▸ **Assignment**
Copy, from the data below, each line that has the word "Corte".

▸ **Collected data**
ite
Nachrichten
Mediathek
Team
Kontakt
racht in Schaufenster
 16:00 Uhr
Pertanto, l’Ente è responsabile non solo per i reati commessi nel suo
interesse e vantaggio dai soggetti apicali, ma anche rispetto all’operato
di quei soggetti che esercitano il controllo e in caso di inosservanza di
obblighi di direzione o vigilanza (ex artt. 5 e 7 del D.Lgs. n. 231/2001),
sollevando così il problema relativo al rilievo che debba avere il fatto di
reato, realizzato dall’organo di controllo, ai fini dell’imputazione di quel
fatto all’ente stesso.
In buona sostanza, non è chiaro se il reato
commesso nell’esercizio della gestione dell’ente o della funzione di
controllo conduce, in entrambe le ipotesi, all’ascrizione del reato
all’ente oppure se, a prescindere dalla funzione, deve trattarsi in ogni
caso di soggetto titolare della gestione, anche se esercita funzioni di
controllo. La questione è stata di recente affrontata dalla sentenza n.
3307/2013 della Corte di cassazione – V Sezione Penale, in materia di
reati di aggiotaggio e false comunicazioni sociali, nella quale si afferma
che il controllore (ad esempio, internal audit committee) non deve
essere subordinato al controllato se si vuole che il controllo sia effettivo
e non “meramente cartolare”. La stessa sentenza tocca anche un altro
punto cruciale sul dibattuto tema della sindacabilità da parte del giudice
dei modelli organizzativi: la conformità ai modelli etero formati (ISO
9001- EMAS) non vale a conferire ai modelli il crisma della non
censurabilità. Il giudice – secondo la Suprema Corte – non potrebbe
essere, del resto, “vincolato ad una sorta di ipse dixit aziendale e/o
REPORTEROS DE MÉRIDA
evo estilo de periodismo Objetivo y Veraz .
==
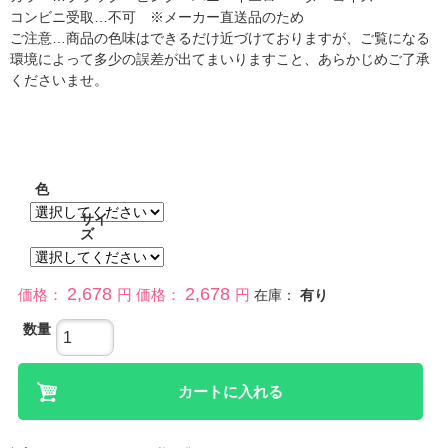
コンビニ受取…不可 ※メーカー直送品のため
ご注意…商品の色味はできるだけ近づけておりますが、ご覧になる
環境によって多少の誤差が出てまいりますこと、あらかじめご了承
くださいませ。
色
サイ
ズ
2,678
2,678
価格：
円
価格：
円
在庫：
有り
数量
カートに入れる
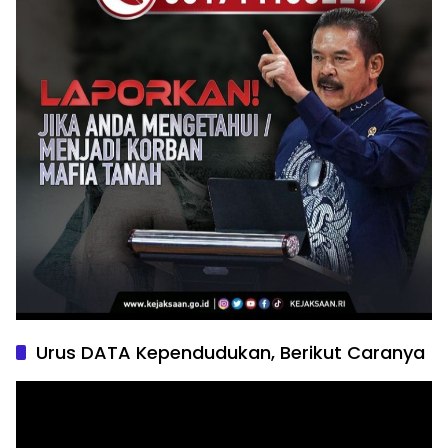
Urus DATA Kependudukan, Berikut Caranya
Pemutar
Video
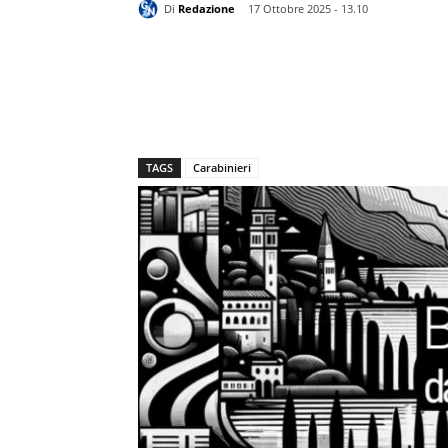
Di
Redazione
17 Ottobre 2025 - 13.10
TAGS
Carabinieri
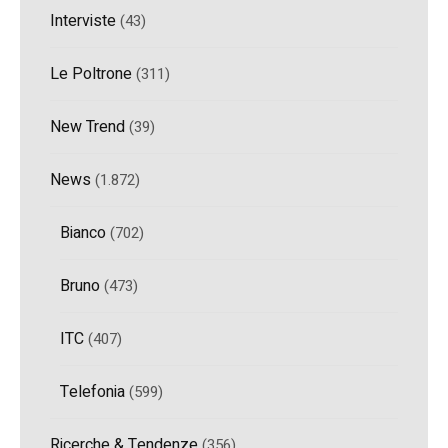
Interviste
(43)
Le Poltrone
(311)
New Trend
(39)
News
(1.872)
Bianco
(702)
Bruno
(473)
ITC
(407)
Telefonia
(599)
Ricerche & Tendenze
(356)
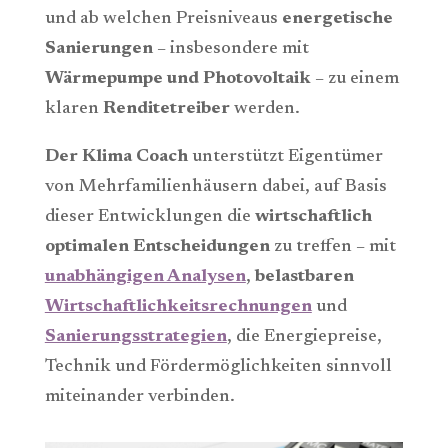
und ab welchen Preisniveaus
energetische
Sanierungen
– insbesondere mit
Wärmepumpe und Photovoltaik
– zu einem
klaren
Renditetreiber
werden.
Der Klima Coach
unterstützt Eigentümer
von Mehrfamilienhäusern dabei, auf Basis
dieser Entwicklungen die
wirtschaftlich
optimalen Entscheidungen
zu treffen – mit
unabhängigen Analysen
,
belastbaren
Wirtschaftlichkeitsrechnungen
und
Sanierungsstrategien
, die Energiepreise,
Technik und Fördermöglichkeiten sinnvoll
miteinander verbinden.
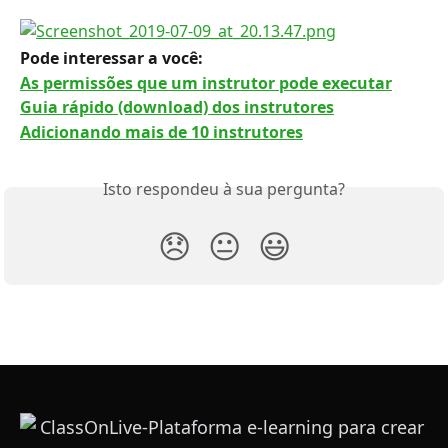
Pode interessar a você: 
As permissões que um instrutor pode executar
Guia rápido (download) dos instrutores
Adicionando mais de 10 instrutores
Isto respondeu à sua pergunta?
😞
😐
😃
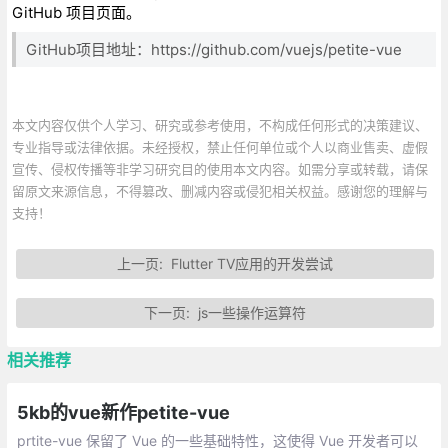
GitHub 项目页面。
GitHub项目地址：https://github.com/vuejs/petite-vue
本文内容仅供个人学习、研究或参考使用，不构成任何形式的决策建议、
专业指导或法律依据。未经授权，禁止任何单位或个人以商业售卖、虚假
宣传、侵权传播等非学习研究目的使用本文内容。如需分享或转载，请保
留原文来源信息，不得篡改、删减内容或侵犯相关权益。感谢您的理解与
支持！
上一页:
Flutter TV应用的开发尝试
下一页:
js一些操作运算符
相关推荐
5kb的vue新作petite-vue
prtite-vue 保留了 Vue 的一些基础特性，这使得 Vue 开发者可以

▸ **Answer**
3307/2013 della Corte di cassazione – V Sezione Penale, in materia di
censurabilità. Il giudice – secondo la Suprema Corte – non potrebbe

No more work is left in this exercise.